Две пары глаз, не мигая, смотрели на нее теперь, ожидая ее слов, точно голодающий – пирога. Но что хуже – она не чувствовала, она знала – скажи она теперь, что неведом ей смысл, и что делать, не знает – и сила, заставляющая девчонок держаться и действовать, исчезнет. И ждать ей прихода Кабыздохова с двумя убивающимися бестолковками на руках…
– Наташа. Жа О Ля Ля беги. И отшом ее. Шкажи, штобы немедля щюда шли. Бегом!!!
– Бегом шли?..
– Бегом беги, гвождь тебе в игольнитшу!
– Сейчас!!! – боярышня вскочила, подобрала подол, сорвалась места… но через несколько шагов остановилась.
– А зачем?
– Шкажи им… Шкажи им, что вще тела обяжательно должны быть шброшены в реку Текущих Пешков!
– Но кто будет…
– Щейчаш придут, кто будет! Беги!
Наташа помчалась так, словно за ней гналась белая женщина из истории Серапеи.
– А мы чего делать станем? – Лариска ревниво уставилась вслед уносящейся боярышне.
– У наш еще полбутыли желья ошталощь, – вздохнула Серапея и протянула внучке Наташин напёрсток.
– А поможет?
– Обяжательно. Их жижни теперь от наш жавищят. От тебя.
Даже одна убивающаяся бестолковка на руках в ее возрасте – это слишком. Особенно если самой больше всего на Белом Свете хочется теперь к ней присоединиться…
Шарканье нескольких десятков ног, скрип колёс, стук копыт и звон железа они услышали издалека.

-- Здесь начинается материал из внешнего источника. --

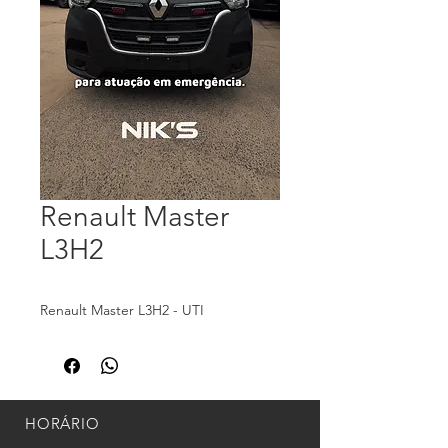
Renault Master
L3H2
Renault Master L3H2 - UTI
HORÁRIO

– Кабыздохи идут! – испуганно выпрямилась Лариска. Пальцы, вцепившиеся мертвой хваткой в почти пустую бутыль, побелели. Зелье, пролитое из дрогнувшего напёрстка, потекло по щеке Чи Шо.

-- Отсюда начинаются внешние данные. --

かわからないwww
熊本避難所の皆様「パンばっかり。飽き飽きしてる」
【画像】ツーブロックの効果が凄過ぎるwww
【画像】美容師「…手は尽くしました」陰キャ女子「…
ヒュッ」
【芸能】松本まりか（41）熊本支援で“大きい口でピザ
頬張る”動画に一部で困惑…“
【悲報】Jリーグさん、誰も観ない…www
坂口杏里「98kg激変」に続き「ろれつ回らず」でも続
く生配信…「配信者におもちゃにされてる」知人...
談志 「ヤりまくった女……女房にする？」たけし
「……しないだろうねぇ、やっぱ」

– Бежим! – Серапея махнула рукой в сторону переулка, из которого они атаковали караульных.
Лариска бросила отчаянный взгляд на бесчувственные тела… на темноту и безопасность… и шагнула к следующему оборотню.
– Сейчас.
– Да, щейчаш! Не копайщя!
– Если я побегу, – сквозь стиснутые – чтобы не стучали – зубы процедила Лариска, – у меня останутся неопоёнными еще пятеро.

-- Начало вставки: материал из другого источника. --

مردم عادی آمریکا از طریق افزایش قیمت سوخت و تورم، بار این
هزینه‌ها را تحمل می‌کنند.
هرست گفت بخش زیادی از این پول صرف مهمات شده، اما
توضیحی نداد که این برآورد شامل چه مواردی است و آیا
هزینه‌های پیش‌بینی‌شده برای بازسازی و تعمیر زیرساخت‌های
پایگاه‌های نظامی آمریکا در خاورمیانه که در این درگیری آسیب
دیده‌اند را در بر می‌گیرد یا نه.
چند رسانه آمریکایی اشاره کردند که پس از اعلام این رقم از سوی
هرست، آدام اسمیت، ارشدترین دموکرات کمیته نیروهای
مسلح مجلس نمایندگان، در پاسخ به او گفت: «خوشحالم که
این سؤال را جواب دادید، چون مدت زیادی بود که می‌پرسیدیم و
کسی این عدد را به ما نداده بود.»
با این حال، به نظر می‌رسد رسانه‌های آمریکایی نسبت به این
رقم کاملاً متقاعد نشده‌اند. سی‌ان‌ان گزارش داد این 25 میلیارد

– Да какая в пень горелый ражница! – старушка вцепилась внучке в плечо. – Вщё равно эта бурда не поможет!
– А вот врать не надо, бабушка, – Лариска дернула плечом и перебежала к горожанину, застывшему у ног своей жены и дочки.
– Я не щейчаш врала, я тогда!
– Никогда не надо, – рыкнула боярышня и поднесла к его губам наполненный напёрсток. – Пей! Их жизни теперь от нас зависят. От меня!
Когда остаток средства, помогавшего пока только от паники среди Синеусовишен, и то слабо, перекочевал в рот Чи Я, отряд Кабыздоховых вояк входил на площадь. Бежать поздно – они стояли почти у колодца, середина площади. Сдаваться? Чтобы добили?
Пока Лариска раздумывала, старушка толкнула ее – и боярышня, споткнувшись об Авдея-кучера, упала на его приятеля Наума. С тихим кряхтением Серапея прилегла рядом на расстеленную коневскую ливрею.
– Лежи тихо.
– Но Наум…
– Ешли ужнает, должен будет на тебе женитьщя, – хихикнула она и приложила палец к губам: – Шиш!
Изо всех сил жалея, что не упала на Авдея, или что Наум не был поупитанней, Лариска закрыла глаза и замерла. Но уши ее оставались как всегда настороже.